Die Musik trägt den Titel „The Gesture of Sound, The Gesture of Colour“ – also klar die Verbindung zwischen Klang-Geste und Farb-Geste. Der Raum (Abbazia di Valserena) wird zum Bildraum, Klangraum, Bild-Klangraum.
Radikale Offenheit
Dieses Projekt vermittelt eine radikale Offenheit – Bonati riskiert hier, dass das Ergebnis nicht vorhersehbar ist. Gerade in Zeiten, in denen Komposition und Interpretation oft getrennt sind, zeigt er: Regie, Gestus, Spur, Farbe, Raum – all das kann im Moment entstehen. Für den Hörer/Betrachter heißt das: Aufmerksamkeit geboten, Mitdenken gewünscht.

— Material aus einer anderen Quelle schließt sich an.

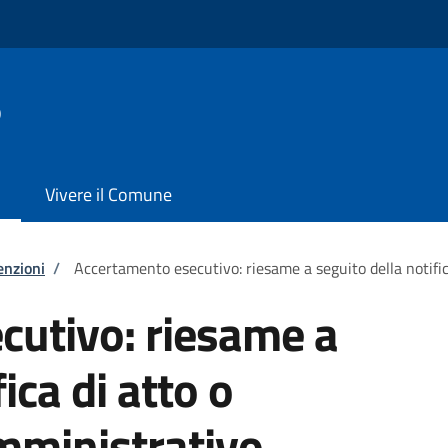
o
Vivere il Comune
enzioni
/
Accertamento esecutivo: riesame a seguito della notifi
cutivo: riesame a
ica di atto o
ministrativo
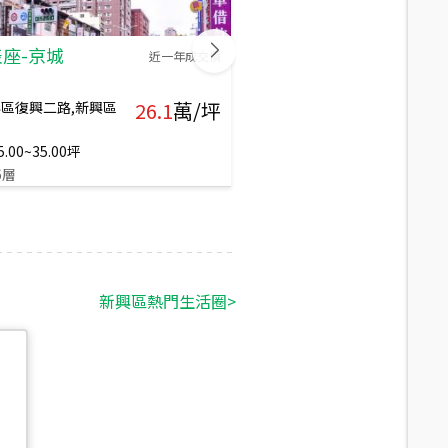
座-京城
阿波羅
近一年成交價
高雄市新興區七賢一路,新興區
洛陽街
26.1
萬/坪
區復興二路,新興區
40
年
大樓
29.40~68.40
坪
124
戶
12
層
5.00~35.00
坪
6
層
新興區
熱門生活圈
>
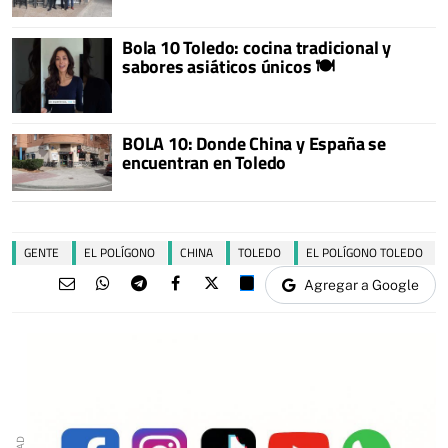
Bola 10 Toledo: cocina tradicional y
sabores asiáticos únicos 🍽️
BOLA 10: Donde China y España se
encuentran en Toledo
GENTE
EL POLÍGONO
CHINA
TOLEDO
EL POLÍGONO TOLEDO
Agregar a Google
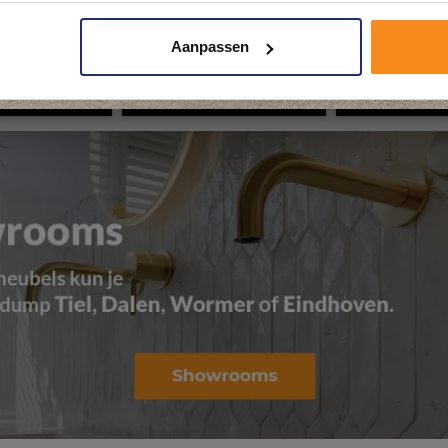
Aanpassen
Kom langs en ervaar zelf het verschil!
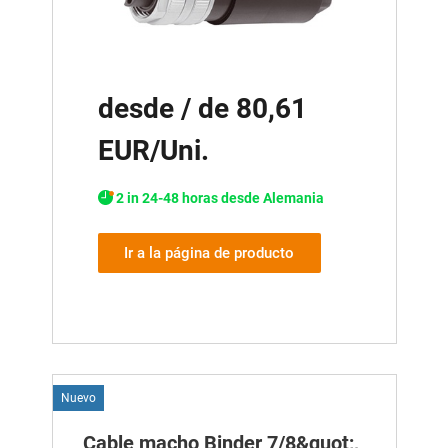
desde / de 80,61
EUR/Uni.
2 in 24-48 horas desde Alemania
Ir a la página de producto
Nuevo
Cable macho Binder 7/8&quot;,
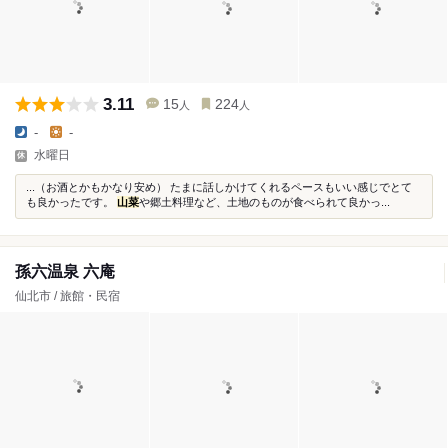
3.11
15
224
人
人
-
-
水曜日
...（お酒とかもかなり安め） たまに話しかけてくれるペースもいい感じでとて
も良かったです。
山菜
や郷土料理など、土地のものが食べられて良かっ...
孫六温泉 六庵
仙北市 / 旅館・民宿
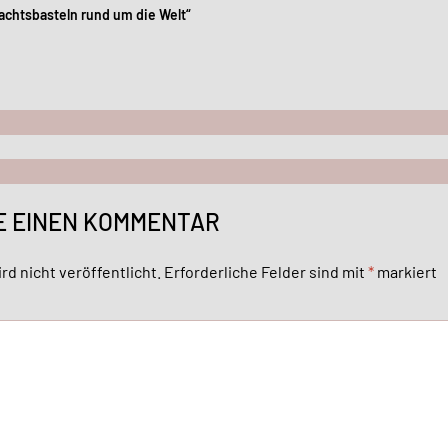
achtsbasteln rund um die Welt“
E EINEN KOMMENTAR
rd nicht veröffentlicht.
Erforderliche Felder sind mit
*
markiert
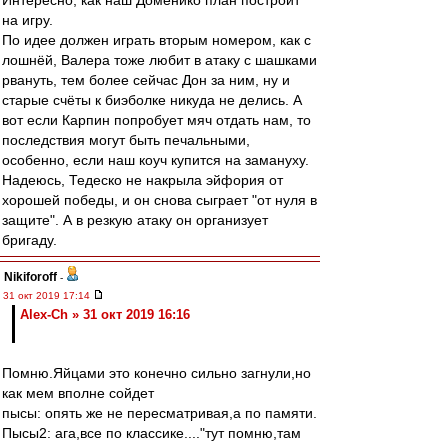
Интересно, как наш Доменико план построит
на игру.
По идее должен играть вторым номером, как с
лошнёй, Валера тоже любит в атаку с шашками
рвануть, тем более сейчас Дон за ним, ну и
старые счёты к биэболке никуда не делись. А
вот если Карпин попробует мяч отдать нам, то
последствия могут быть печальными,
особенно, если наш коуч купится на замануху.
Надеюсь, Тедеско не накрыла эйфория от
хорошей победы, и он снова сыграет "от нуля в
защите". А в резкую атаку он организует
бригаду.
Nikiforoff
-
31 окт 2019 17:14
Alex-Ch » 31 окт 2019 16:16
Помню.Яйцами это конечно сильно загнули,но
как мем вполне сойдет
пысы: опять же не пересматривая,а по памяти.
Пысы2: ага,все по классике...."тут помню,там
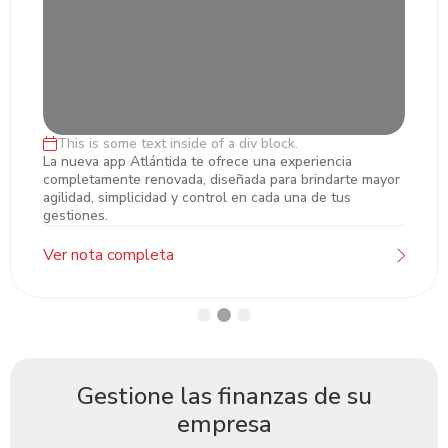
This is some text inside of a div block.
Lorem ipsum dolor sit amet, ectetur
La nueva app Atlántida te ofrece una experiencia
completamente renovada, diseñada para brindarte mayor
adipiscing
agilidad, simplicidad y control en cada una de tus
gestiones.
Ver nota completa
Gestione las finanzas de su
empresa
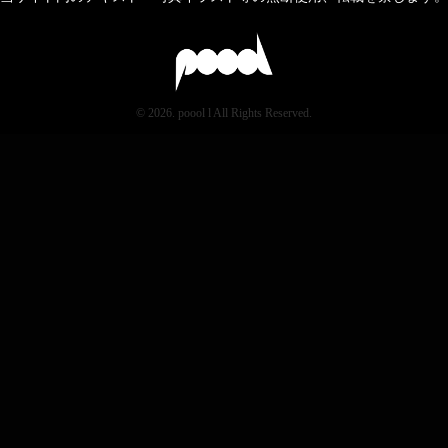
© 2026. poool l All Rights Reserved.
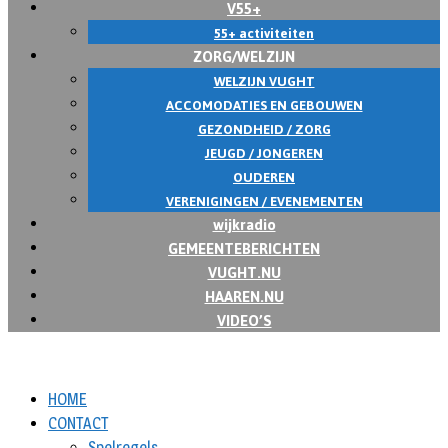
V55+
55+ activiteiten
ZORG/WELZIJN
WELZIJN VUGHT
ACCOMODATIES EN GEBOUWEN
GEZONDHEID / ZORG
JEUGD / JONGEREN
OUDEREN
VERENIGINGEN / EVENEMENTEN
wijkradio
GEMEENTEBERICHTEN
VUGHT.NU
HAAREN.NU
VIDEO’S
HOME
CONTACT
Spelregels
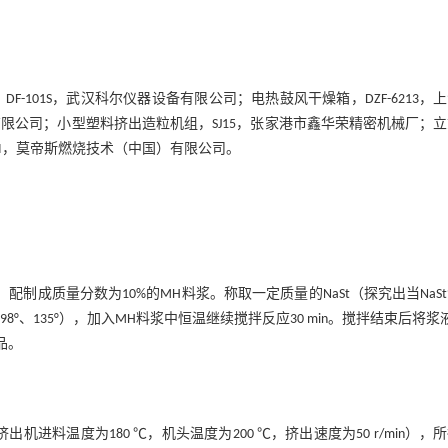
F-101S，武汉科尔仪器设备有限公司；电热鼓风干燥箱，DZF-6213，
限公司；小型塑料挤出造粒机组，SJ15，张家港市鑫华荣精密机械厂；
OI，莫帝斯燃烧技术（中国）有限公司。
配制成质量分数为10%的MH料浆。称取一定质量的NaSt（探究出当NaS
°、98°、135°），加入MH料浆中恒温继续搅拌反应30 min。搅拌结束后将浆
样品。
进料温度为180 ℃，机头温度为200 ℃，挤出速度为50 r/min），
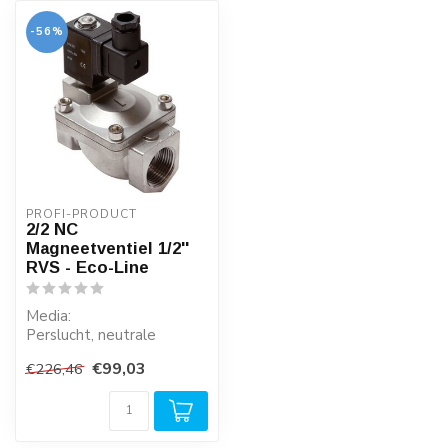
-56%
PROFI-PRODUCT
2/2 NC
Magneetventiel 1/2''
RVS - Eco-Line
Media:
Perslucht, neutrale
gassen, water, neutrale
€99,03
€226,46
lichte media.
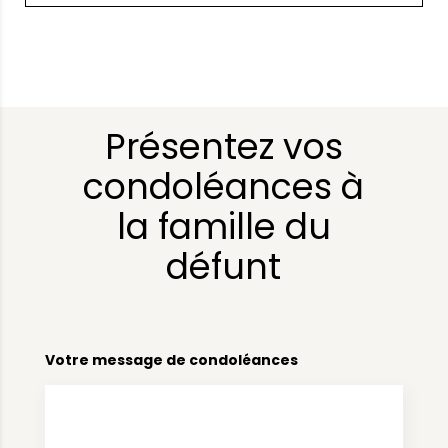
Présentez vos
condoléances à
la famille du
défunt
Votre message de condoléances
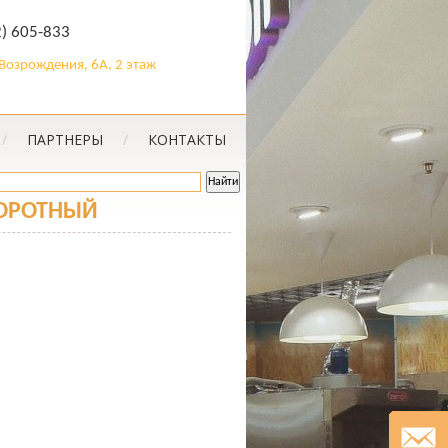
2) 605-833
. Возрождения, 6А, 2 этаж
/
ПАРТНЕРЫ
/
КОНТАКТЫ
ВОРОТНЫЙ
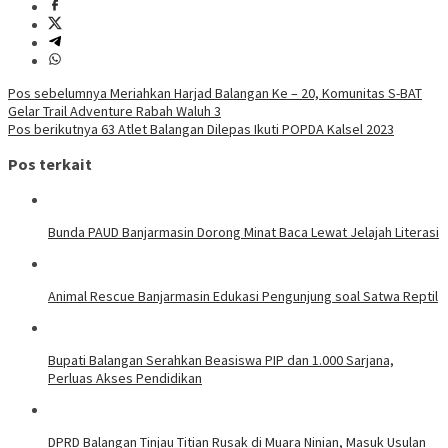
Navigasi
Pos sebelumnya
Meriahkan Harjad Balangan Ke – 20, Komunitas S-BAT
Gelar Trail Adventure Rabah Waluh 3
pos
Pos berikutnya
63 Atlet Balangan Dilepas Ikuti POPDA Kalsel 2023
Pos terkait
Bunda PAUD Banjarmasin Dorong Minat Baca Lewat Jelajah Literasi
Animal Rescue Banjarmasin Edukasi Pengunjung soal Satwa Reptil
Bupati Balangan Serahkan Beasiswa PIP dan 1.000 Sarjana,
Perluas Akses Pendidikan
DPRD Balangan Tinjau Titian Rusak di Muara Ninian, Masuk Usulan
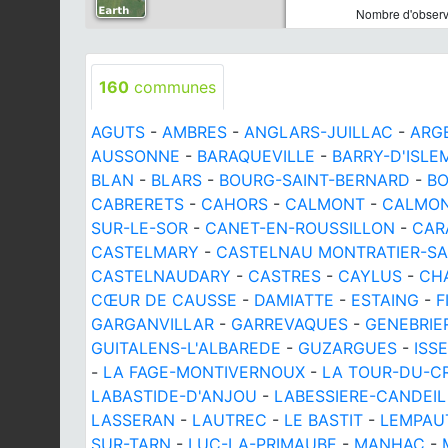
Nombre d'observa
160
communes
AGUTS
-
AMBRES
-
ANGLARS-JUILLAC
-
ARG
AUSSONNE
-
BARAQUEVILLE
-
BARRY-D'ISLE
BLAN
-
BLARS
-
BOURG-SAINT-BERNARD
-
B
CABRERETS
-
CAHORS
-
CALMONT
-
CALMO
SUR-LE-SOR
-
CANET-EN-ROUSSILLON
-
CAR
CASTELMARY
-
CASTELNAU MONTRATIER-SA
CASTELNAUDARY
-
CASTRES
-
CAYLUS
-
CH
CŒUR DE CAUSSE
-
DAMIATTE
-
ESTAING
-
F
GARGANVILLAR
-
GARREVAQUES
-
GENEBRIE
GUITALENS-L'ALBAREDE
-
GUZARGUES
-
ISS
-
LA FAGE-MONTIVERNOUX
-
LA TOUR-DU-C
LABASTIDE-D'ANJOU
-
LABESSIERE-CANDEIL
LASSERAN
-
LAUTREC
-
LE BASTIT
-
LEMPAU
SUR-TARN
-
LUC-LA-PRIMAUBE
-
MANHAC
-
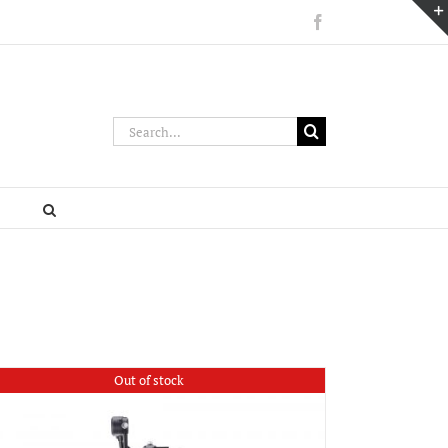
Facebook
Search
for:
Out of stock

Die visuelle Komponente macht das Werk über das Hörbare hinaus erlebbar: Klang und Farbe verschränken sich, die Gestik des Dirigenten wird Teil der Partitur. In einer Rezension heißt es, dass man sich „in den hier dargebotenen Klangfarben und Texturen verlieren könne“. Das Ergebnis ist weniger „Programm“ im klassischen Sinne, sondern Erlebnis – „Musik aus dem Augenblick“, wie Bonati selbst suggeriert: „…un’improvvisa salto nell’ignoto, nella creazione fragile ed irripetibile della Improvised Chironomy.“, heißt es auf oltrelecolonne.it
Der große Gewinn liegt hier im Experimentellen – wer sich darauf einlässt, wird reich belohnt: Klangwelten, Bewegung, visuelle Resonanz. Andererseits fordert das Werk: Aufmerksamkeit, Loslassen gewohnter Strukturen, Offenheit gegenüber Unvorhergesehenem. Für manche Hörer könnte das zu abstrakt sein, zu wenig Orientierung bieten. Aber gerade das macht den Reiz aus.